HOW TO COMPLETE THIS TASK | Leave no picture in, and give every entry again exactly.

Data records:
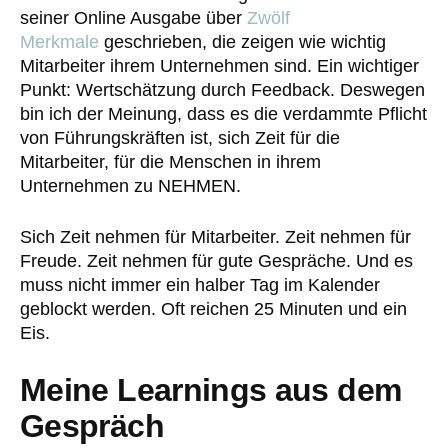
seiner Online Ausgabe über
Zwölf
Merkmale
geschrieben, die zeigen wie wichtig
Mitarbeiter ihrem Unternehmen sind. Ein wichtiger
Punkt: Wertschätzung durch Feedback. Deswegen
bin ich der Meinung, dass es die verdammte Pflicht
von Führungskräften ist, sich Zeit für die
Mitarbeiter, für die Menschen in ihrem
Unternehmen zu NEHMEN.
Sich Zeit nehmen für Mitarbeiter. Zeit nehmen für
Freude. Zeit nehmen für gute Gespräche. Und es
muss nicht immer ein halber Tag im Kalender
geblockt werden. Oft reichen 25 Minuten und ein
Eis.
Meine Learnings aus dem
Gespräch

SOLUTION TO THIS TASK |
seiner Online Ausgabe über
Zwölf
Merkmale
geschrieben, die zeigen wie wichtig
Mitarbeiter ihrem Unternehmen sind. Ein wichtiger
Punkt: Wertschätzung durch Feedback. Deswegen
bin ich der Meinung, dass es die verdammte Pflicht
von Führungskräften ist, sich Zeit für die
Mitarbeiter, für die Menschen in ihrem
Unternehmen zu NEHMEN.
Sich Zeit nehmen für Mitarbeiter. Zeit nehmen für
Freude. Zeit nehmen für gute Gespräche. Und es
muss nicht immer ein halber Tag im Kalender
geblockt werden. Oft reichen 25 Minuten und ein
Eis.
Meine Learnings aus dem
Gespräch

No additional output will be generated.